Why don’t Irish companies patent more?
This is a perennial question particularly amongst policy makers and politicians. It is rather uncontroversial that we need to have strong industries to support a vibrant, internationally competitive economy. Technology companies obviously form a significant part of the industry base that Ireland requires to provide the wealth required to maintain and grow our standard of living. Indeed there are many state incentives in place to support the development of this sector.

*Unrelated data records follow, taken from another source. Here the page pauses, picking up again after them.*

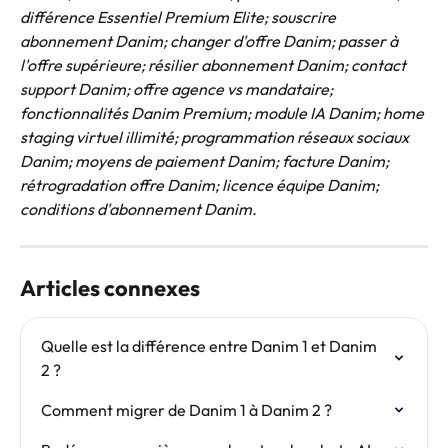
différence Essentiel Premium Elite; souscrire 
abonnement Danim; changer d'offre Danim; passer à 
l'offre supérieure; résilier abonnement Danim; contact 
support Danim; offre agence vs mandataire; 
fonctionnalités Danim Premium; module IA Danim; home 
staging virtuel illimité; programmation réseaux sociaux 
Danim; moyens de paiement Danim; facture Danim; 
rétrogradation offre Danim; licence équipe Danim; 
conditions d'abonnement Danim.
Articles connexes
Quelle est la différence entre Danim 1 et Danim 
2 ?
Comment migrer de Danim 1 à Danim 2 ?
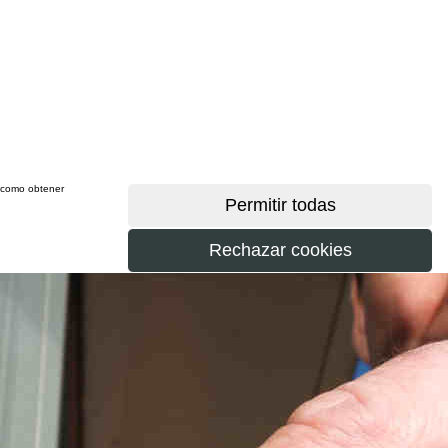
sí como obtener
más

Our analysis consistently shows, however, that patenting by Irish domiciled applicants is primarily driven by subsidiaries or head quarters of foreign multinationals in the first place and state-funded research performing organisations (primarily universities) in the second place. There are very few indigenous Irish companies with strong portfolios and an enormous “long tail” of local companies with insignificant portfolios. The problem with this view of the “national patent portfolio” is that although the gross numbers look OK, the R&D activity which feeds into the foreign multinational portfolios by and large takes place outside of Ireland and is more a reflection of tax optimisation than a vibrant wealth-generating domestic technology sector. Secondly the university portfolios do not reflect underlying wealth generating economic activities but are a consequence of state subsidised R&D and patenting. Technology transfer from the third level is insignificant in relation to the amounts spent on patenting meaning that the investment in this part of the portfolio by the state will never generate a return.
So why don’t indigenous Irish companies feature in the national portfolio?
In my view there is only one answer: Size. We do not have enough large indigenous companies with sufficient revenues and R&D budgets to merit the costs of patenting.
Patenting is expensive. From filing to grant a US patent costs in the region of $30,000 in attorney and official fees. Therefore a company needs to have a certain scale in order to maintain a portfolio.
What is that scale?
Well according to Larry M Goldstein, in his book “Patent Portfolios: Quality, Creation, and Cost” a typical technology firm spends approximately 10% of its revenues on R&D and a reasonable patenting budget is 1% of the R&D budget. Putting these figures together means a technology company must have revenues of more than $30 million to justify the costs of patenting. Of course a well architected portfolio requires depth and consistent coverage over time and so annual revenues north of $100 million are needed for a company to generate a patent portfolio with significance in its sector.
And of course the costs of patenting are incurred outside of Ireland since the Irish market is tiny for most technology companies and certainly for the ones that wish to achieve revenues greater than $30 million. The largest market in the world is the USA which means the costs of patenting are generally completely outside of the control of any Irish intervention since they rely primarily on the fees of the US Patent and Trademark Office and the professional fees of US patent attorneys.
The challenge, therefore, is for Ireland to generate technology companies with annual revenues greater than $30 million rather than to focus on patent filings per se. This requires focusing effort on identifying companies that have made significant technology advances and supporting them to scale internationally as quickly as possible rather than trying to subsidise the costs of patenting for everyone.